*What you are asked to do*. The answer must consist of each line below that contains the word "phpBB", copied in full.

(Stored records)
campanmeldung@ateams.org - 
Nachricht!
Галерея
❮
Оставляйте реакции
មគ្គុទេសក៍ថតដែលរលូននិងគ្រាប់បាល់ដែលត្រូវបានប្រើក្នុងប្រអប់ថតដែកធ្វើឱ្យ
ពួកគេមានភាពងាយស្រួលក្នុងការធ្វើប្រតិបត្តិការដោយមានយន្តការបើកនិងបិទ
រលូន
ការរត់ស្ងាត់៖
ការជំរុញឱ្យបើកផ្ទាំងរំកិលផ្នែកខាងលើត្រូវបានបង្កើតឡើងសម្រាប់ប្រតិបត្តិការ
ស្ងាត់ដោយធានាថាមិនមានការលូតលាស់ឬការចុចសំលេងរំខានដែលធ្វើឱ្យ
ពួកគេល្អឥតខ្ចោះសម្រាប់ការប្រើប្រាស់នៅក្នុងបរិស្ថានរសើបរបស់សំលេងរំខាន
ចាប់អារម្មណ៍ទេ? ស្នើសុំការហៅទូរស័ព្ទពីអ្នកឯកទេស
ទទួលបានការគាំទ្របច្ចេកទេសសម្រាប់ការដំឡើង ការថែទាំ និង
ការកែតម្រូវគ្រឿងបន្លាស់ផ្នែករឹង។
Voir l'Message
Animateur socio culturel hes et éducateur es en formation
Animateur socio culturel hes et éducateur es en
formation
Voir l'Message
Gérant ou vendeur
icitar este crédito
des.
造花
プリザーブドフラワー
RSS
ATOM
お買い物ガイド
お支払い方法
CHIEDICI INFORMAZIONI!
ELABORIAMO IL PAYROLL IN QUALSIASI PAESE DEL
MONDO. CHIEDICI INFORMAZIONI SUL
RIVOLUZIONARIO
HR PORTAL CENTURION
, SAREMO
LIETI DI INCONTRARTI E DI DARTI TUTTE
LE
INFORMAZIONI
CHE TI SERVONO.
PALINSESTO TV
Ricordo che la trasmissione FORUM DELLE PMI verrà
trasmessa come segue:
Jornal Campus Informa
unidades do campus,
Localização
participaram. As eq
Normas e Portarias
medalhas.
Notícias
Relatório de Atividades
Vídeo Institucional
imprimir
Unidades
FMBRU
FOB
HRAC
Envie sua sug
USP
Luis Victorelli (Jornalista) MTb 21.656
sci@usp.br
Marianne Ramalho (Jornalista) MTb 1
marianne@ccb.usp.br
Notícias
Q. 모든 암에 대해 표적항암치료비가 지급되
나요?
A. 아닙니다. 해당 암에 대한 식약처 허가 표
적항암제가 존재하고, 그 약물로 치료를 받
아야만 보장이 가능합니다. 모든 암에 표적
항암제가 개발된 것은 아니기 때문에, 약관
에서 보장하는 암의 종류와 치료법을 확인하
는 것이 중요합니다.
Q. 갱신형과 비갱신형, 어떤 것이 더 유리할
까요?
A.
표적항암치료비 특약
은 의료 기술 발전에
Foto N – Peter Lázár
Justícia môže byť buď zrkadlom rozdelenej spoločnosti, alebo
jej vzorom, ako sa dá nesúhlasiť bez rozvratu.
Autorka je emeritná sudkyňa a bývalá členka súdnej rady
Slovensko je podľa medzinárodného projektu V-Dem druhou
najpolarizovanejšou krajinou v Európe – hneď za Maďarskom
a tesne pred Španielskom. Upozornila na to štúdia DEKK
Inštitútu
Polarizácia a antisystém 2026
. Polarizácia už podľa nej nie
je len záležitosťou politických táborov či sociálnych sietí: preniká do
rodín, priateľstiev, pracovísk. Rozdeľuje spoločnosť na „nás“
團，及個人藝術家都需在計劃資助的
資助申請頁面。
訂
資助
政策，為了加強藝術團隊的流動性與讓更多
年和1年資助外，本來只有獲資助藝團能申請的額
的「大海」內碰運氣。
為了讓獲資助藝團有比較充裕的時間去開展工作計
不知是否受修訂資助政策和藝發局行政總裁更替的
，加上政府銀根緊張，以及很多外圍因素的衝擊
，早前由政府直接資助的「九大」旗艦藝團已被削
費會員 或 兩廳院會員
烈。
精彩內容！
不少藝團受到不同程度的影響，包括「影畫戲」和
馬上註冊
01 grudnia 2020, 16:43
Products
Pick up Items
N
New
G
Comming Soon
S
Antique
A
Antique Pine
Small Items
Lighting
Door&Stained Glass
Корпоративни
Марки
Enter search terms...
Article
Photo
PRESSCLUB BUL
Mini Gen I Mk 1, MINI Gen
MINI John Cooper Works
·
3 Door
...
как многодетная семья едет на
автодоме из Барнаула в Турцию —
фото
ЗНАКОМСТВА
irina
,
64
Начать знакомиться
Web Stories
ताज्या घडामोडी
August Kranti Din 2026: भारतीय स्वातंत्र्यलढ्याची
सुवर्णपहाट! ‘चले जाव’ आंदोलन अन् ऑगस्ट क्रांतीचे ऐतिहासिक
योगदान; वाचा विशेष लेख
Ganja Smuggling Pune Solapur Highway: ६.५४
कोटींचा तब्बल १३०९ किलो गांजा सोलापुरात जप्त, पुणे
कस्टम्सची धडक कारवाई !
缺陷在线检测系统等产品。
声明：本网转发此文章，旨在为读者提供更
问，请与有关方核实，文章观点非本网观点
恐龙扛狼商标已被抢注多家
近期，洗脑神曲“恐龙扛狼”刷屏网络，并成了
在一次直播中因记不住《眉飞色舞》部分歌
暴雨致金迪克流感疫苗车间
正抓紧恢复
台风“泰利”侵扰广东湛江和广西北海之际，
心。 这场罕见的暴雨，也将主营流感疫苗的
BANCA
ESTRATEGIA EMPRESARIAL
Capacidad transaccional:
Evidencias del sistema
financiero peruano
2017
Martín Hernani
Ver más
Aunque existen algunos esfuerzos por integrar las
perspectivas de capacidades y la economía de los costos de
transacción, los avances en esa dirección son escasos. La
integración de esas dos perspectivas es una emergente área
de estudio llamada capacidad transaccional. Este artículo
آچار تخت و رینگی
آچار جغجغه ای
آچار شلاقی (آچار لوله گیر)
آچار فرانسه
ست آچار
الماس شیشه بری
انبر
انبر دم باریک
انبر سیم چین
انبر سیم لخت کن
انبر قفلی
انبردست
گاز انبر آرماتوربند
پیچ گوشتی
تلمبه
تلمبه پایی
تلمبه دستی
--
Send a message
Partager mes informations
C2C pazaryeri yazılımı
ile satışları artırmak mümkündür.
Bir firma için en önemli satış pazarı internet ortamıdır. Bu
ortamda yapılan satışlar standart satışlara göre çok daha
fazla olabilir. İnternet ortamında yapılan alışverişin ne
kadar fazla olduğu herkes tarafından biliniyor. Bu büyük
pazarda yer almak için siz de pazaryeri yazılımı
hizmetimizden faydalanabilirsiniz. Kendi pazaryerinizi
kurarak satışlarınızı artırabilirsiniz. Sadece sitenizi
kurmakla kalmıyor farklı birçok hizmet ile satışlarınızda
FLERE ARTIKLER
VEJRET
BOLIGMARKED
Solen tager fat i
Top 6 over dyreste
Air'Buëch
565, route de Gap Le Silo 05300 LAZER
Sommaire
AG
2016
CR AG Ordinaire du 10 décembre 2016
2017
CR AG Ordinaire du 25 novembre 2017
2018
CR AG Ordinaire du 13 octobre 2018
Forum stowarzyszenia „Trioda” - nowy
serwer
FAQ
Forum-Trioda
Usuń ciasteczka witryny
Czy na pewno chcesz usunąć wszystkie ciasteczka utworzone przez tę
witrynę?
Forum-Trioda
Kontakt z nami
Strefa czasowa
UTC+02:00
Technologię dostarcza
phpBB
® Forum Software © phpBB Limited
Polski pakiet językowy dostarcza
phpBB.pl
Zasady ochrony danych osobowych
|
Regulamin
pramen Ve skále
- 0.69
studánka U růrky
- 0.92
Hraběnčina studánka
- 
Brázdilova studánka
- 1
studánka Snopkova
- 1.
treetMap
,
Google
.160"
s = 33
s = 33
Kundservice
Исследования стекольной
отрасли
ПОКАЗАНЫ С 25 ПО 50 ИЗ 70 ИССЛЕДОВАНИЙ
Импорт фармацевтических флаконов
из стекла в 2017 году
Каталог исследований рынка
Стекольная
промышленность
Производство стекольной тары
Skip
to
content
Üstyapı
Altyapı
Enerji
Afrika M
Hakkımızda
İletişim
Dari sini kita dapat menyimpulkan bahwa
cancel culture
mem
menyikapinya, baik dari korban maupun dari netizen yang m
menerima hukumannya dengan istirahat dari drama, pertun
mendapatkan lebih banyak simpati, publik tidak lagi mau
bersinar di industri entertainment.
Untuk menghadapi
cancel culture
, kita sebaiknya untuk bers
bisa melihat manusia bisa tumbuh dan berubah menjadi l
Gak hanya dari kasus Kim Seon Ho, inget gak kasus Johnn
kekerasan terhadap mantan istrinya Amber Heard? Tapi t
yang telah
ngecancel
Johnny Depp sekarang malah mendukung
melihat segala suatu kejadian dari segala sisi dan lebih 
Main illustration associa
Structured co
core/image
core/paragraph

*Exercise solution*.
phpBB
® Forum Software © phpBB Limited
phpBB.pl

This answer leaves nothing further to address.